Quante sono le famiglie che subiscono le pressioni per pagare affitti all’Apes, che rischiano l’esecuzione dello sfratto per morosità, che perdono con pignoramenti e fermi amministrativi le proprie auto (che magari usano per andare a lavoro), che soffrono, si vergognano e si sentono in colpa? Tutto questo potrebbe essere evitato semplicemente rivendicando l’applicazione di quella delibera e del principio per cui i debiti illegittimi non si pagano!
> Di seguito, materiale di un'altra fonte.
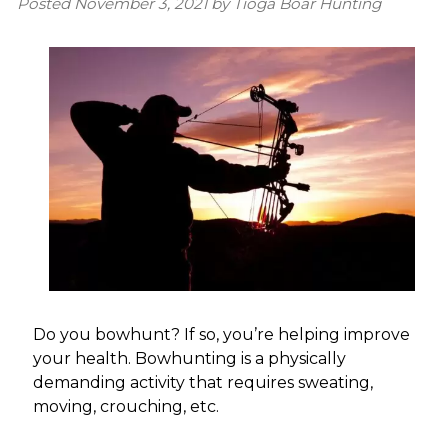
Posted
November 3, 2021
by
Tioga Boar Hunting
Do you bowhunt? If so, you’re helping improve
your health. Bowhunting is a physically
demanding activity that requires sweating,
moving, crouching, etc.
Tutte quelle persone che pagano centinaia di euro al mese di condominio e di affitto nelle case popolari e che si ritrovano in condizioni di difficoltà a seguito di perdita o diminuzione del lavoro o di altre “crisi”, non devono subire la morosità come una colpa. Gli strumenti e le possibilità per liberarsi da questa situazione ci sono, senza indebitarsi, senza impaurirsi, senza sottomettersi.
Il primo passo è parlarne, discutere e contestare quei grigi calcoli per cui chiamano le persone in difficoltà “morosi”!